実際より明るく写ってます。        この写真ほうが雰囲気出てるかな?(撮影:オチアイ)

 ところで、写真右のリョウ君、そして洞窟入り口の写真にいるリョウ君、ともに長い棒を持っていることにお気づきだろうか。
 これ、階段の登り口のところで僕が拾い、なんとなくこれから登るのに杖にいいかなと思って、リョウ君に

 「ガンダルフの杖だ!」

 と見せびらかしたもの(最近一緒にロード・オブ・ザ・リングを観たばかりなのだ)。
 するとリョウ君は何を思ったのか、それ貸して!といいつつ、その後ずっと彼のものとなった。
 以後この棒をガンダルフの杖と呼びながら、どこへ行くにも彼は手にすることになる。
 子供の琴線には、何がいつどこでどのように触れるのか、我々には想像もつかない。

 琴線といえば、この洞窟の正面にある海岸でもそうだった。
 クマヤ海岸と呼ばれている浜で、すぐそばに緩やかな丘であるクバ山があり、なかなか眺めがいい浜だ。普段水納島で海なんていつも見ているはずのナァナも、やはり違う場所で見る海は新鮮なのだろう、とても気に入っていた。


クマヤ海岸

 その浜には、背後の岩がチャートであることもあって、まるで伊豆の海岸のような丸い石や岩がゴロゴロしている。
 その石が……。
 リョウ君の琴線に触れてしまった。
 もともと水納島でも海岸をお母さんと歩いては、貝殻や変わった石を拾ったりしている彼だから、海辺の石というものがどういうものであるかを知っている。
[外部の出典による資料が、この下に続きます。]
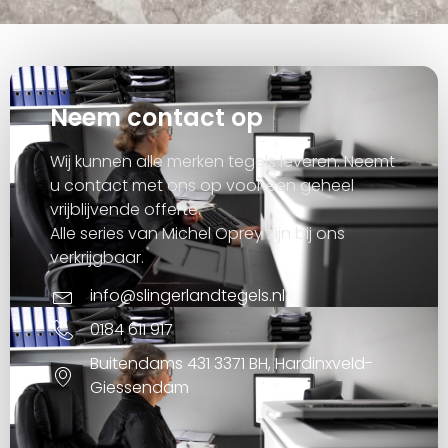
Neem contact op
Wij kunnen alle merken tegels leveren. Neemt
u contact met ons op voor een geheel
vrijblijvende offerte.
Alle series van Michel Oprey zijn bij ons
verkrijgbaar.
info@slingerlandtegels.nl
0184 611 917
Buitendams 431 3371 BH, Hardinxveld-
Giessendam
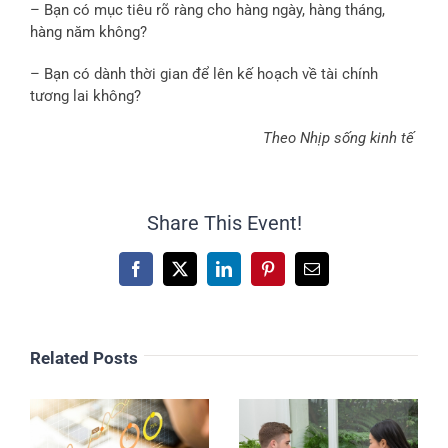
– Bạn có mục tiêu rõ ràng cho hàng ngày, hàng tháng,
hàng năm không?
– Bạn có dành thời gian để lên kế hoạch về tài chính
tương lai không?
Theo Nhịp sống kinh tế
Share This Event!
Facebook
X
LinkedIn
Pinterest
Email
Related Posts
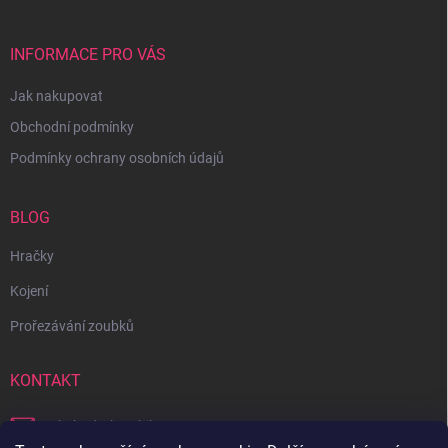
INFORMACE PRO VÁS
Jak nakupovat
Obchodní podmínky
Podmínky ochrany osobních údajů
BLOG
Hračky
Kojení
Prořezávání zoubků
KONTAKT
obchod
@
bambilon.cz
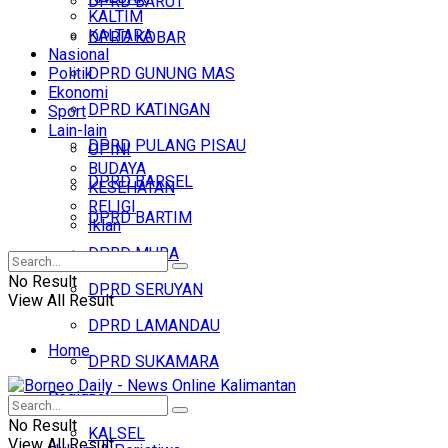
DPRD BARUT
KALTIM
KALTARA
DPRD KOBAR
Nasional
Politik
DPRD GUNUNG MAS
Ekonomi
DPRD KATINGAN
Sport
Lain-lain
DPRD PULANG PISAU
OPINI
BUDAYA
DPRD BARSEL
KESEHATAN
RELIGI
DPRD BARTIM
Iklan
DPRD MURA
No Result
DPRD SERUYAN
View All Result
DPRD LAMANDAU
Home
DPRD SUKAMARA
Regional
Headline
No Result
KALSEL
View All Result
ただしそれは水納島でのことで、水納島にはまずほとんどない波に洗われた堆積岩が、ここには山のようにある。
 彼の目は輝いた!!

 石持って帰っていいかな?

 いいよ!!

 ところが。
 てっきり2、3個を記念に持って帰る程度だろうと思いきや、彼が一生懸命うちの奥さんと吟味しながら選んだ石の数たるや、すでに自分で持てる許容量を遥かに超えていた。

 お前、そんなに持って帰ってどうするんだよ(笑)。

 あまりにも多すぎるその量に、さすがに限界を感じたオチアイは、リョウ君にもっと取捨選択するように促した。
 しぶしぶ選定作業に入るリョウ君。
 そうやって厳選された石の数々は、それでもやはり大量なのだった……。

 子供の琴線には、何がいつどこでどのように触れるのか、我々には想像もつかない。

 
ガンダルフの杖を使い、うちの奥さんと石探しをするリョウ君と(左)、水切りで僕に負け、渚でたそがれる少女(右)。

 ところで、上の2枚の写真の背後にある小高い丘は、クバ山と呼ばれている。
 みなさんはクバというものをご存知だろうか。
 ほら、サバニを走らせるウミンチュには欠かせないあの帽子、あれはクバの葉っぱを編んで作られたクバ傘というもの。
 そう、クバというのは、ヤシのような葉っぱの植物なのである。
 それは知ってはいたけれど、実際にクバという植物をこれだという具合に認識したことはなかった。

 ところがこのクバ山には、そのクバがこれでもかとばかりに群生している。
 写真で見えている植物すべてがクバであるといっても過言ではない。
 伊平屋の村木がクバであるということがよ〜くわかった。